Si vous envisagez une petite plantation, vous pouvez par exemple placer les pommes de terre, une à une, dans des compartiments de boites à œufs.

Mais plus généralement, placez les tubercules simplement dans une cagette, en un seul étage (pas de pommes de terre les unes sur les autres, sans quoi les germent vont « filer »).

Si des bourgeons sont déjà apparus, orientez les bourgeons vers le haut (dans la mesure du possible… car il y en a parfois des 2 côtés).

Placez ensuite vos cagettes (ou boites à œufs) dans les conditions de germination décrites plus haut.

Surveillez et déplacez au besoin…

Pommes de terre germées
Les « germes » de ce tubercule se développent bien… cette pomme de terre pourra bientôt être plantée

Lorsque les germes feront 2 ou 3 cm, les plants sont bons à planter.

C’est parti pour la culture de vos pommes de terre !

Ah oui, une dernière petite précaution : les pommes de terre sont des plantes gélives…

Même si de nouvelles pousses repartiront probablement des tubercules en cas de gelées, mieux vaut les protéger…

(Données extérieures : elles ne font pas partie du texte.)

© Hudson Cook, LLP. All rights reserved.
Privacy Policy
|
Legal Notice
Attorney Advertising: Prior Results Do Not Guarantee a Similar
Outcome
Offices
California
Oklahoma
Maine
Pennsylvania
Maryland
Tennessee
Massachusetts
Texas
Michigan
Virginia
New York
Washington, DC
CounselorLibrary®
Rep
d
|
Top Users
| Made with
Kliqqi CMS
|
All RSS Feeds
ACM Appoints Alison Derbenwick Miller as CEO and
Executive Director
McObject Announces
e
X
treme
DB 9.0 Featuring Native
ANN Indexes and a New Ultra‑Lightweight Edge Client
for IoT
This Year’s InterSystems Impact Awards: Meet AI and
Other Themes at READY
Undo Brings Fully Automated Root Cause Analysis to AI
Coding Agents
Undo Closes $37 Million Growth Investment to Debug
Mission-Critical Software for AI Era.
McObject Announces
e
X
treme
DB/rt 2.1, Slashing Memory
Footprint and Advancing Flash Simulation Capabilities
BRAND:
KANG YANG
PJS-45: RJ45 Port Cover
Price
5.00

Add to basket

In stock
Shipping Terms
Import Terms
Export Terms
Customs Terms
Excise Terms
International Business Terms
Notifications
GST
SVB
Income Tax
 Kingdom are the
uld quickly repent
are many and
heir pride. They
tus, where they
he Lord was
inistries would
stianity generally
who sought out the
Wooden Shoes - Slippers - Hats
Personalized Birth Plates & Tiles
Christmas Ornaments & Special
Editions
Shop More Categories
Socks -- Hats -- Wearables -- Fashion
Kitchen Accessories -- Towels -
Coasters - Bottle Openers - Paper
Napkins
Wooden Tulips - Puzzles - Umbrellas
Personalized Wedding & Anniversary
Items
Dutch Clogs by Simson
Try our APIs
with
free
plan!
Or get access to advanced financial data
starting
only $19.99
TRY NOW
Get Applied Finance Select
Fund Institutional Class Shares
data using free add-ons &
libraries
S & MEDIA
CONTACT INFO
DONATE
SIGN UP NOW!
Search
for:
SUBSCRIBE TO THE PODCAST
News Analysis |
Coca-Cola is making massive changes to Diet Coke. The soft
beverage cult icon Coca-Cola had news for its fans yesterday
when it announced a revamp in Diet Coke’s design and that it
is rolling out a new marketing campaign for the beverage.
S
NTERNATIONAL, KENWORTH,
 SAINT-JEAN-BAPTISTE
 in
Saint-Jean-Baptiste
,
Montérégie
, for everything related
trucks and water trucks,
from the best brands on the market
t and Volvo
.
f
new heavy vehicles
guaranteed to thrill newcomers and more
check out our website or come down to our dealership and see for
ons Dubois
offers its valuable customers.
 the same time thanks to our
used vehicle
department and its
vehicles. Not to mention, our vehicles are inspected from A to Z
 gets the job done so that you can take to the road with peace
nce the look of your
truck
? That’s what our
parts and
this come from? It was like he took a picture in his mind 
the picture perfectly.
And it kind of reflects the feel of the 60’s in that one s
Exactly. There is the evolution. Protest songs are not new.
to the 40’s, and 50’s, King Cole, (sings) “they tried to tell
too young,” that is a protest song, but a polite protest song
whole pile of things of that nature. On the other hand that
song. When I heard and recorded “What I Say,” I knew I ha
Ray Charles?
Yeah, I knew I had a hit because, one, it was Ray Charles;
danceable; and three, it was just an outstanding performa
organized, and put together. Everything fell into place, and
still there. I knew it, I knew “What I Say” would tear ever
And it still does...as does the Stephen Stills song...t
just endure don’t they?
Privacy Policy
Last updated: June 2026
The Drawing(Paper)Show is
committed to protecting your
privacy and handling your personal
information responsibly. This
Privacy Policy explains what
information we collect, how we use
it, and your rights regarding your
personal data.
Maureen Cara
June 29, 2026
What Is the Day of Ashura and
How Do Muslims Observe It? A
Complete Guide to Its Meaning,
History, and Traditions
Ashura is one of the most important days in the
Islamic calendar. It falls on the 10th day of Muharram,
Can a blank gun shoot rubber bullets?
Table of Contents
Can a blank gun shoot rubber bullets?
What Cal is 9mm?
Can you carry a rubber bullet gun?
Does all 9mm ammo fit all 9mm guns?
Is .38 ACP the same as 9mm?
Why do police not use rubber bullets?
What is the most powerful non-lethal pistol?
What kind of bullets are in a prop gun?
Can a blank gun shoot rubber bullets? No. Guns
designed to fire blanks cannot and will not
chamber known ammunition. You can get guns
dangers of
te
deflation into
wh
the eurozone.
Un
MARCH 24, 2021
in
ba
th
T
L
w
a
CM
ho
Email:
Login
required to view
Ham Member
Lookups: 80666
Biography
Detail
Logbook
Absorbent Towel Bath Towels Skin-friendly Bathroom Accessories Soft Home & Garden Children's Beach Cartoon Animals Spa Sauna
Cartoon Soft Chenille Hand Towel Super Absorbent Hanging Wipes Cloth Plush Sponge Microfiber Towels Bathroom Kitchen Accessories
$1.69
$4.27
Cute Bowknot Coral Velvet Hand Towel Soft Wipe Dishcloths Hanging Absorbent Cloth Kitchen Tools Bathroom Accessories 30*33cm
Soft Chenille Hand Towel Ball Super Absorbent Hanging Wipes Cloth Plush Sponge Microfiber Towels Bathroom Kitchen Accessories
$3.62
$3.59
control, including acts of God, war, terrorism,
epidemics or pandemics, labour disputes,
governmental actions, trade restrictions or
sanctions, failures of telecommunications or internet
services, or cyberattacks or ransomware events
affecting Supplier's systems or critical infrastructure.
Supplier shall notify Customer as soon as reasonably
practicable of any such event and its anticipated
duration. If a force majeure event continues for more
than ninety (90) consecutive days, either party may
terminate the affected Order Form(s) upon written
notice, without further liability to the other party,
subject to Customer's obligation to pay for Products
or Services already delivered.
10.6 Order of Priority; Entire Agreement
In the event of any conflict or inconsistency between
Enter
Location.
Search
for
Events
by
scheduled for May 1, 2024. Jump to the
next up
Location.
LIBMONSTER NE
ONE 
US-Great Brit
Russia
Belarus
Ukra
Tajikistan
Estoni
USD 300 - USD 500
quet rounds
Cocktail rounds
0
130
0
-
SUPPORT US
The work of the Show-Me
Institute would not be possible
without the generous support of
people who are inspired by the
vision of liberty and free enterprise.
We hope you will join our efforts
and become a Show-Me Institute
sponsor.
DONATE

Aussi, et en particulier pour une culture de pommes de terre nouvelles, buttez les plants dès qu’ils sortent de terre (le feuillage enterré ne gèlera pas).

Une protection avec un voile d’hivernage sera peut-être aussi à envisager.

Bon, l’idéal pour cultiver des pommes de terre nouvelles, dans la plupart des régions, c’est sous serre…

 

Allez, à vos claviers (avant d’aller mettre vos pommes de terre à germer…) !

 

34 réflexions au sujet de “Pourquoi et comment faire germer les pommes de terre ?”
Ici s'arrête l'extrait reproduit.